DeerFlow Developer Guide
DeerFlow is an open-source deep-research framework built to combine planning, browsing, tool use, and human review into one repeatable workflow. This guide explains how DeerFlow is structured, how to get it running, and how to think about it as a developer.
This guide is based on the official DeerFlow docs and the official bytedance/deer-flow repository, checked on June 26, 2026.
In this section​
- Setup and first run
- Architecture and runtime
- Configuration and security
- Extending and contributing
- Simple user guide
1. What DeerFlow is​
The shortest accurate description is:
DeerFlow is a framework for running deeper, longer, more structured research workflows than a normal one-shot chat session.

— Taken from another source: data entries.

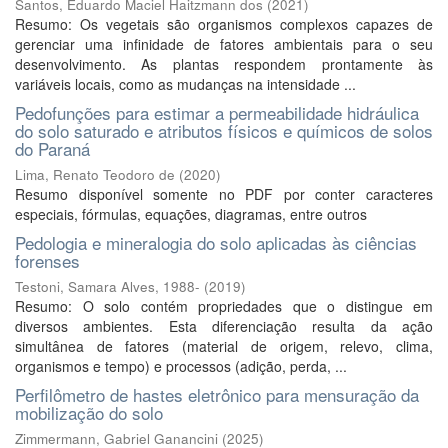
Santos, Eduardo Maciel Haitzmann dos
(
2021
)
Resumo: Os vegetais são organismos complexos capazes de
gerenciar uma infinidade de fatores ambientais para o seu
desenvolvimento. As plantas respondem prontamente às
variáveis locais, como as mudanças na intensidade ...
Pedofunções para estimar a permeabilidade hidráulica
do solo saturado e atributos físicos e químicos de solos
do Paraná
Lima, Renato Teodoro de
(
2020
)
Resumo disponível somente no PDF por conter caracteres
especiais, fórmulas, equações, diagramas, entre outros
Pedologia e mineralogia do solo aplicadas às ciências
forenses
Testoni, Samara Alves, 1988-
(
2019
)
Resumo: O solo contém propriedades que o distingue em
diversos ambientes. Esta diferenciação resulta da ação
simultânea de fatores (material de origem, relevo, clima,
organismos e tempo) e processos (adição, perda, ...
Perfilômetro de hastes eletrônico para mensuração da
mobilização do solo
Zimmermann, Gabriel Ganancini
(
2025
)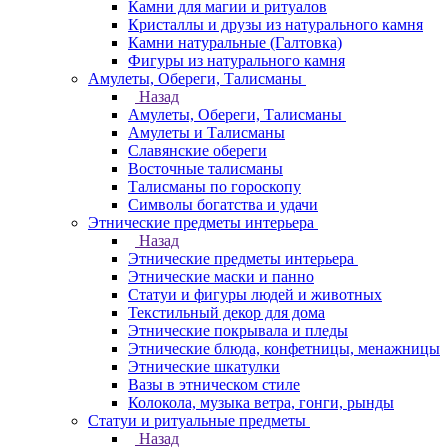
Камни для магии и ритуалов
Кристаллы и друзы из натурального камня
Камни натуральные (Галтовка)
Фигуры из натурального камня
Амулеты, Обереги, Талисманы
Назад
Амулеты, Обереги, Талисманы
Амулеты и Талисманы
Славянские обереги
Восточные талисманы
Талисманы по гороскопу
Символы богатства и удачи
Этнические предметы интерьера
Назад
Этнические предметы интерьера
Этнические маски и панно
Статуи и фигуры людей и животных
Текстильный декор для дома
Этнические покрывала и пледы
Этнические блюда, конфетницы, менажницы
Этнические шкатулки
Вазы в этническом стиле
Колокола, музыка ветра, гонги, рынды
Статуи и ритуальные предметы
Назад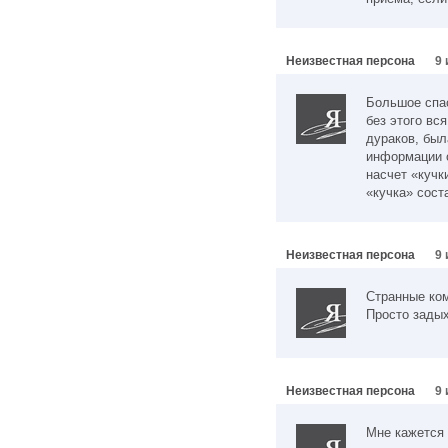
Неизвестная персона
9 
Большое спас
без этого вс
дураков, бы
информации о
насчет «кучк
«кучка» сост
Неизвестная персона
9 
Странные ко
Просто задых
Неизвестная персона
9 
Мне кажется 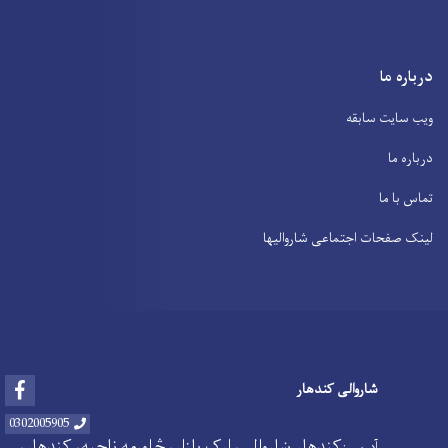
درباره ما
ویب سایت سابقه
درباره ما
تماس با ما
لینک صفحات اجتماعی شاروالیها
Facebook
شاروالی کندهار
0302005905
کندهار ښاروالي، ارک بازار، څلورمه ناحیه، کندهار،
آدرس :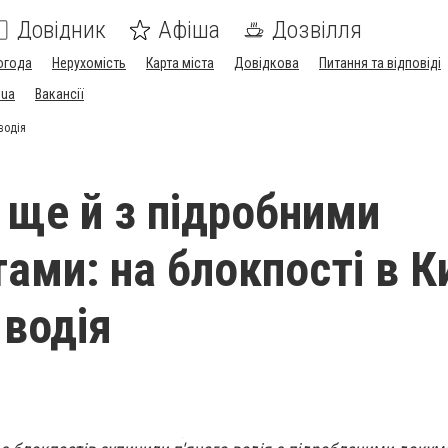
Довідник
Афіша
Дозвілля
огода
Нерухомість
Карта міста
Довідкова
Питання та відповіді
.ua
Вакансії
водія
а ще й з підробними
ами: на блокпості в К
 водія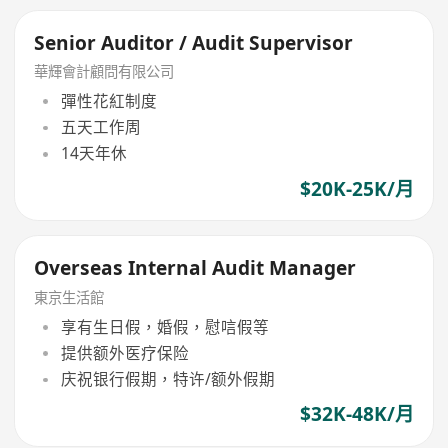
Senior Auditor / Audit Supervisor
華輝會計顧問有限公司
彈性花紅制度
五天工作周
14天年休
$20K-25K/月
Overseas Internal Audit Manager
東京生活館
享有生日假，婚假，慰唁假等
提供额外医疗保险
庆祝银行假期，特许/额外假期
$32K-48K/月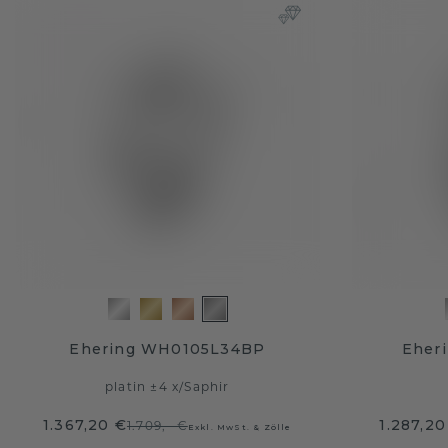
Ehering WH0105L34BP
Eher
platin ±4 x
/
Saphir
1.367,20 €
1.287,20
1.709,- €
Exkl. MwSt. & Zölle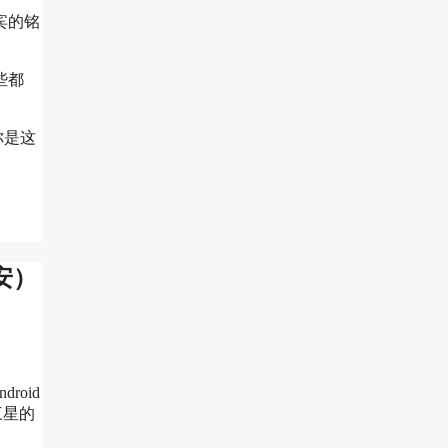
宾的铭
些都
你是这
毫安）
oid
三星的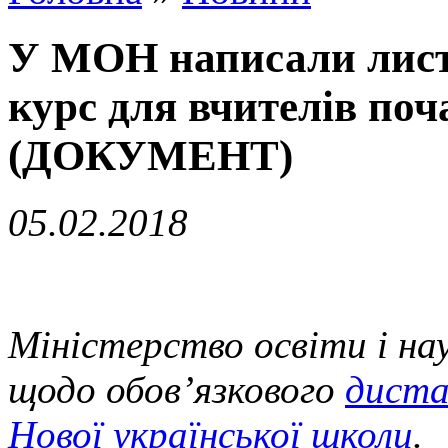
У МОН написали лист
курс для вчителів по
(ДОКУМЕНТ)
05.02.2018
Міністерство освіти і на
щодо обов’язкового
диста
Нової української школи
.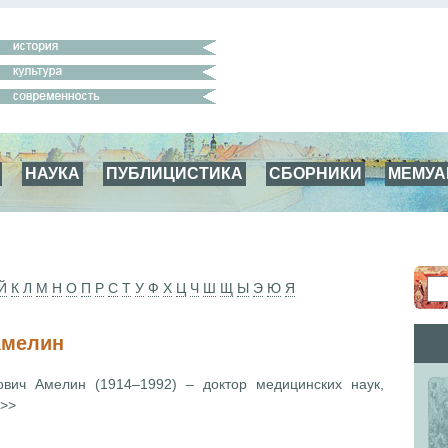
НАУКА
ПУБЛИЦИСТИКА
СБОРНИКИ
МЕМУ
Й
К
Л
М
Н
О
П
Р
С
Т
У
Ф
Х
Ц
Ч
Ш
Щ
Ы
Э
Ю
Я
Амелин
ович Амелин (1914–1992) – доктор медицинских наук,
 >>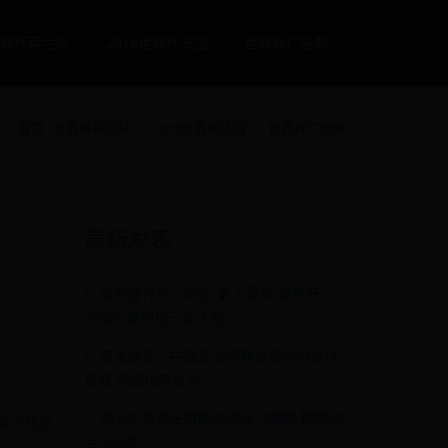
界杯荷兰队
2018世界杯法国
世界杯广告费
首页
世界杯荷兰队
2018世界杯法国
世界杯广告费
最新发表
新京报评论：举办“史上最贵”世界杯，
卡塔尔算的是一笔大账
皮尤报告：中国正式宗教信徒比例全球
最低 原因极其复杂
郭艾伦表现征服国外同行 中国队翻盘他
里两个续航
当记头功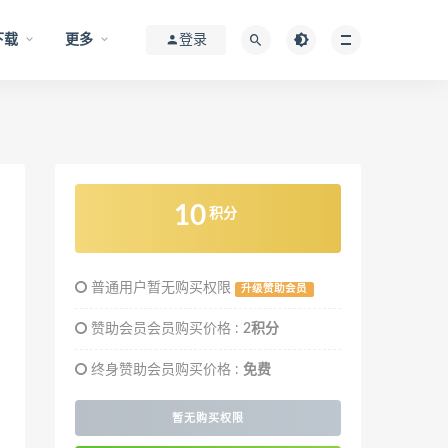
下载
更多
登录
10
积分
普通用户暂无购买权限
升级赞助会员
赞助会员会员购买价格 :
2积分
终身赞助会员购买价格 :
免费
暂无购买权限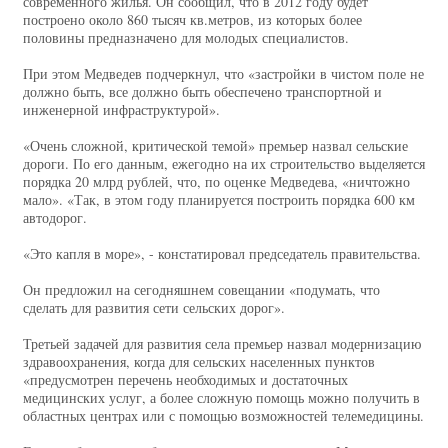
современного жилья. Он сообщил, что в 2012 году будет
построено около 860 тысяч кв.метров, из которых более
половины предназначено для молодых специалистов.
При этом Медведев подчеркнул, что «застройки в чистом поле не
должно быть, все должно быть обеспечено транспортной и
инженерной инфраструктурой».
«Очень сложной, критической темой» премьер назвал сельские
дороги. По его данным, ежегодно на их строительство выделяется
порядка 20 млрд рублей, что, по оценке Медведева, «ничтожно
мало». «Так, в этом году планируется построить порядка 600 км
автодорог.
«Это капля в море», - констатировал председатель правительства.
Он предложил на сегодняшнем совещании «подумать, что
сделать для развития сети сельских дорог».
Третьей задачей для развития села премьер назвал модернизацию
здравоохранения, когда для сельских населенных пунктов
«предусмотрен перечень необходимых и достаточных
медицинских услуг, а более сложную помощь можно получить в
областных центрах или с помощью возможностей телемедицины.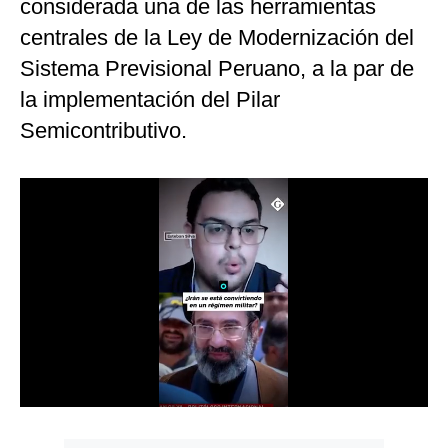
considerada una de las herramientas
Notas Contratadas
centrales de la Ley de Modernización del
Podcast
Sistema Previsional Peruano, a la par de
la implementación del Pilar
Gestión TV
Semicontributivo.
Videos
Fotogalerías
gestion.pe
¿quiénes
Somos?
Términos
Y
Condiciones
Política
De
Privacidad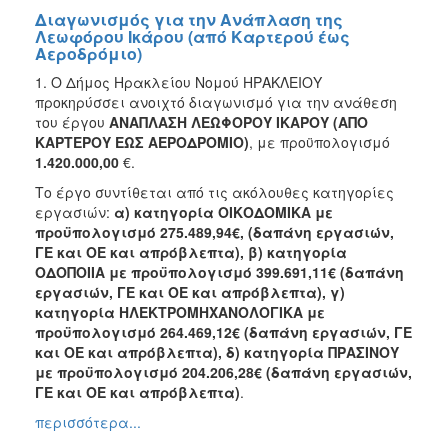
Διαγωνισμός για την Ανάπλαση της
Λεωφόρου Iκάρου (από Kαρτερού έως
Αεροδρόμιο)
1. Ο Δήμος Ηρακλείου Νομού ΗΡΑΚΛΕΙΟΥ
προκηρύσσει ανοιχτό διαγωνισμό για την ανάθεση
του έργου
ΑΝΑΠΛΑΣΗ ΛΕΩΦΟΡΟΥ ΙΚΑΡΟΥ (ΑΠΟ
ΚΑΡΤΕΡΟΥ ΕΩΣ ΑΕΡΟΔΡΟΜΙΟ)
, με προϋπολογισμό
1.420.000,00
€.
Το έργο συντίθεται από τις ακόλουθες κατηγορίες
εργασιών:
α) κατηγορία ΟΙΚΟΔΟΜΙΚΑ με
προϋπολογισμό 275.489,94€, (δαπάνη εργασιών,
ΓΕ και ΟΕ και απρόβλεπτα), β) κατηγορία
ΟΔΟΠΟΙΙΑ με προϋπολογισμό 399.691,11€ (δαπάνη
εργασιών, ΓΕ και ΟΕ και απρόβλεπτα), γ)
κατηγορία ΗΛΕΚΤΡΟΜΗΧΑΝΟΛΟΓΙΚΑ με
προϋπολογισμό 264.469,12€ (δαπάνη εργασιών, ΓΕ
και ΟΕ και απρόβλεπτα), δ) κατηγορία ΠΡΑΣΙΝΟΥ
με προϋπολογισμό 204.206,28€ (δαπάνη εργασιών,
ΓΕ και ΟΕ και απρόβλεπτα)
.
περισσότερα...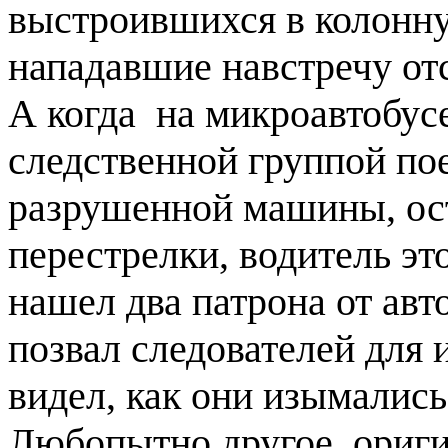
выстроившихся в колонну
нападавшие навстречу от
А когда на микроавтобу
следственной группой по
разрушенной машины, ос
перестрелки, водитель эт
нашел два патрона от ав
позвал следователей для 
видел, как они изымалис
Любопытно другое, ориги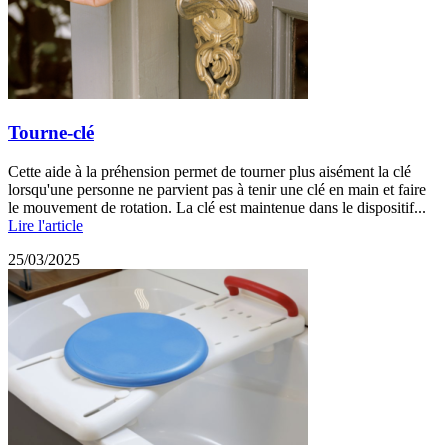
Tourne-clé
Cette aide à la préhension permet de tourner plus aisément la clé
lorsqu'une personne ne parvient pas à tenir une clé en main et faire
le mouvement de rotation. La clé est maintenue dans le dispositif...
Lire l'article
25/03/2025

The official docs position it around ideas like:
- planning before answering,
- browsing and evidence gathering,
- tool integration through MCP,
- human review in the loop,
- model-agnostic operation.
2. The mental model​
Think of DeerFlow as a research pipeline rather than as a simple chatbot:
| Layer | What it does |
|---|---|
| planner | Breaks a question into research tasks |
| runtime graph | Orchestrates multi-step execution |
| browser and tools | Gather evidence and external context |
| human review | Lets people steer or approve important steps |
| report output | Turns findings into usable artifacts |
3. Why developers would choose it​
- It is explicitly aimed at deep research, not casual prompting.
- It is model-agnostic.
- It supports MCP and human-in-the-loop workflows.
- It is built around a graph-based orchestration model, which makes it easier to reason about step boundaries.
4. When it makes sense​
DeerFlow is a good fit when your problem looks like:
gather evidence, compare sources, refine the plan, then write a result
It is less compelling when your problem is only "answer one short question quickly."
5. Recommended reading order​
- this overview,
- local install docs,
- harness and runtime docs,
- customization and MCP docs,
- the repo once the workflow shape is clear.